Moody’s confirma ratings da AES Tietê em escala global para Baa3

Agência considera também que a empresa deverá continuar registrando Geração Interna de Caixa mais fraca do que o esperado em 2015 e 2016

Moody's revisa

A Agência de classificação de riscos, Moody’s América Latina, confirmou nesta quinta-feira, o rating na escala global Baa3 e o rating na escala nacional Aa1.br da AES Tietê e alterou a perspectiva para negativa, de em revisão para rebaixamento. Ao mesmo tempo, a Moody’s confirmou os ratings Baa3/Aa1.br atribuídos a R$300 milhões em debêntures quirografárias amortizáveis da empresa, com vencimento em março de 2020 e também alterou a perspectiva negativa, de em revisão para rebaixamento. Os ratings Baa3/Aa1.br atribuídos a R$498 milhões em debêntures quirografárias emitidas em maio de 2013 também foram confirmadas e a perspectiva alterada para negativa, de em revisão para rebaixamento. Isso conclui, de acordo com o comunicado, a revisão para rebaixamento que foi iniciada em 13 de fevereiro deste ano.

De acordo com a Moody’s, os fundamentos dos ratings se deram com a “performance financeira mais baixa do que o esperado da geradora hidrelétrica em 2014 resultou de posição integralmente contratada e subsequente exposição forçada ao mercado de curto prazo, com início ao fim do segundo trimestre, em decorrência do impacto das condições de seca, que resultou em perda operacional no segundo semestre, o que em conjunto com a manutenção de um programa de investimento acima do usual e indicador agressivo de distribuição de dividendos levou  a indicadores de crédito e posição de liquidez consideravelmente mais fracos. Em decorrência de incertezas relacionadas ao consumo de energia elétrica e aos níveis dos reservatórios de água no início da próxima temporada de chuvas em novembro e do potencial prejuízo operacional adicional, causadas pela continuidade da exposição ao mercado de curto prazo nos próximos sete meses, até a finalização do contrato de fornecimento de energia no final do ano com sua afiliada Eletropaulo, junto com o programa de investimentos atual e a forma pela qual a empresa irá administrar sua política de dividendos e posição de liquidez, levou a agência a confirmar os ratings da AES Tietê, mas alterar a perspectiva para negativa.”

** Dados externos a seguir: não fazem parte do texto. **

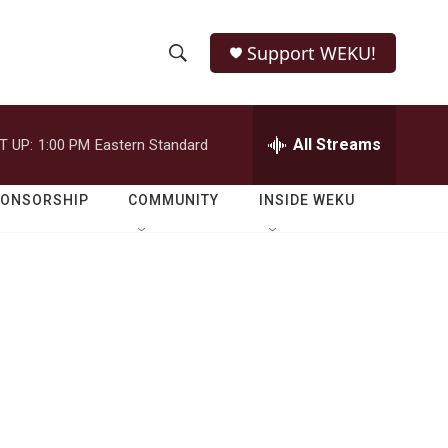
Support WEKU!
S
S
e
h
a
r
All Streams
T UP:
1:00 PM
Eastern Standard
o
c
h
w
Q
PONSORSHIP
COMMUNITY
INSIDE WEKU
u
S
e
r
e
y
a
r
c
h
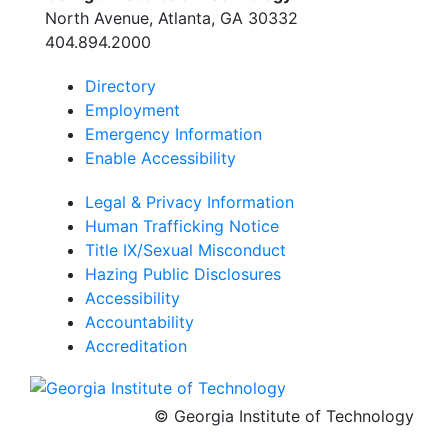
Georgia Tech Resources
North Avenue, Atlanta, GA 30332
Visitor Resources
404.894.2000
Directory
Employment
Georgia Institute of Technology
Emergency Information
North Avenue, Atlanta, GA 30332
Enable Accessibility
Phone:
404-894-2000
Legal & Privacy Information
Human Trafficking Notice
Title IX/Sexual Misconduct
Hazing Public Disclosures
Accessibility
Accountability
Accreditation
© Georgia Institute of Technology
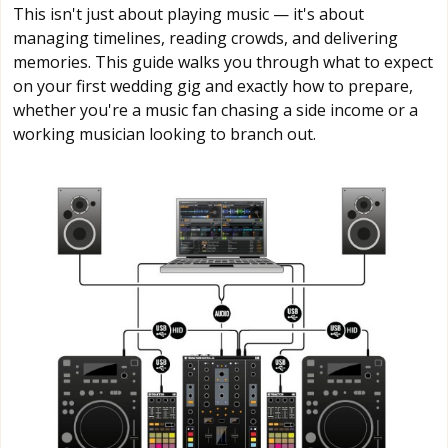
This isn't just about playing music — it's about
managing timelines, reading crowds, and delivering
memories. This guide walks you through what to expect
on your first wedding gig and exactly how to prepare,
whether you're a music fan chasing a side income or a
working musician looking to branch out.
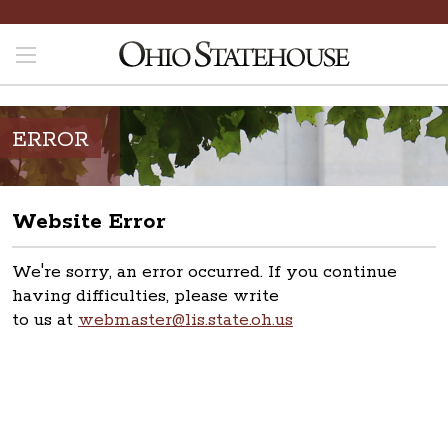
ERROR
Website Error
We're sorry, an error occurred. If you continue
having difficulties, please write
to us at
webmaster@lis.state.oh.us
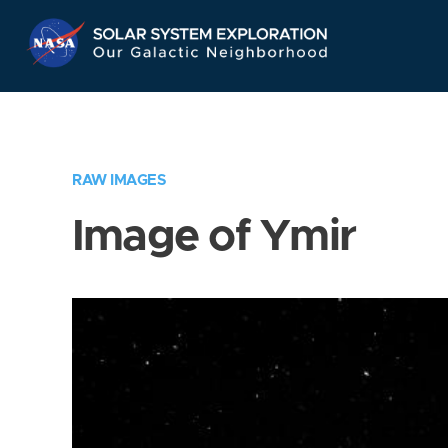
Skip
Navigation
RAW IMAGES
Image of Ymir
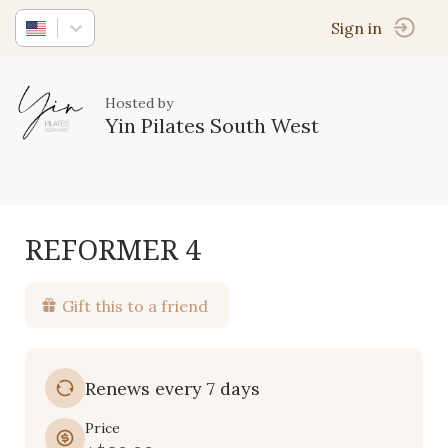
Sign in
Hosted by
Yin Pilates South West
REFORMER 4
Gift this to a friend
Renews every 7 days
Price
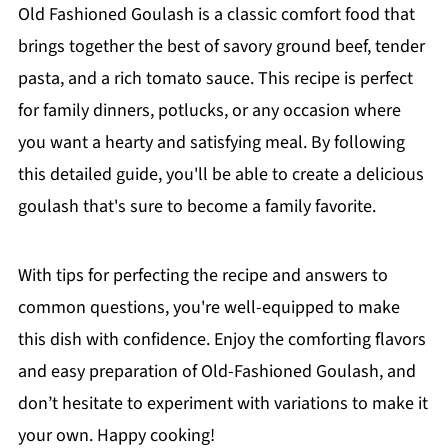
Old Fashioned Goulash is a classic comfort food that
brings together the best of savory ground beef, tender
pasta, and a rich tomato sauce. This recipe is perfect
for family dinners, potlucks, or any occasion where
you want a hearty and satisfying meal. By following
this detailed guide, you'll be able to create a delicious
goulash that's sure to become a family favorite.
With tips for perfecting the recipe and answers to
common questions, you're well-equipped to make
this dish with confidence. Enjoy the comforting flavors
and easy preparation of Old-Fashioned Goulash, and
don’t hesitate to experiment with variations to make it
your own. Happy cooking!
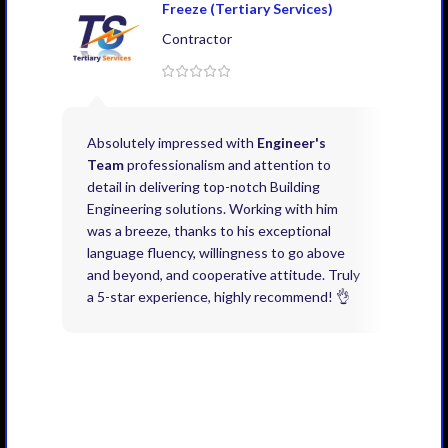
Freeze (Tertiary Services)
Contractor
Absolutely impressed with
Engineer's
Exce
Team
professionalism and attention to
kno
detail in delivering top-notch Building
need
Engineering solutions. Working with him
acco
was a breeze, thanks to his exceptional
don’
language fluency, willingness to go above
proj
and beyond, and cooperative attitude. Truly
thin
a 5-star experience, highly recommend! 👌
issu
and 
you 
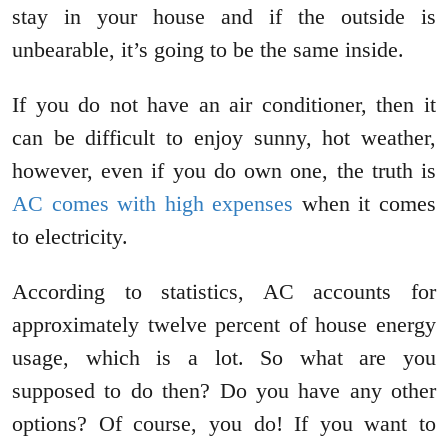
stay in your house and if the outside is
unbearable, it’s going to be the same inside.
If you do not have an air conditioner, then it
can be difficult to enjoy sunny, hot weather,
however, even if you do own one, the truth is
AC comes with high expenses
when it comes
to electricity.
According to statistics, AC accounts for
approximately twelve percent of house energy
usage, which is a lot. So what are you
supposed to do then? Do you have any other
options? Of course, you do! If you want to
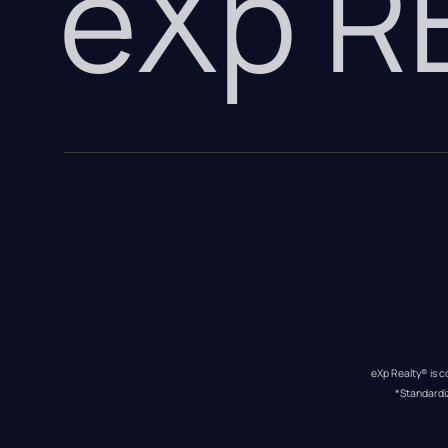
eXp 
eXp Realty® is c
*Standardi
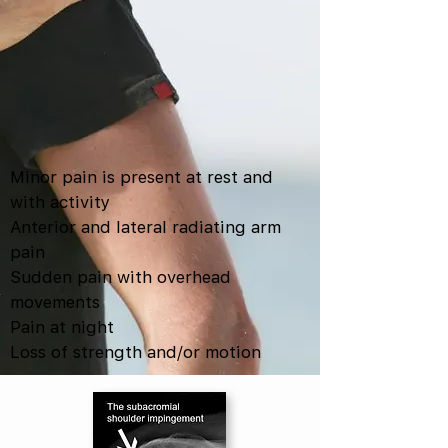
Minor pain is present at rest and
with activity
Anterior and lateral radiating arm
pain
Sudden pain with overhead
movements
Pain at night
Loss of strength and/or motion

A Moody’s considera também que a empresa deverá continuar registrando Geração Interna de Caixa mais fraca do que o esperado em 2015 e 2016, assim como provavelmente deve continuara precisando comprar energia elétrica no mercado de curto prazo para cumprir suas obrigações contratuais com a AES Eletropaulo em 2015 e 2016 deve ser menor, na medida em que a estratégia da empresa for manter não contratada parte de sua energia disponível.

A agência considera a probabilidade e riscos associados à obrigação contratual existente da AES Tietê para aumentar a capacidade instalada de geração em 15% no Estado de São Paulo, o que se ocorrer, deve aumentar de forma significativa a alavancagem, em decorrência dos custos de construção estimados no intervalo de R$1,1 bilhão.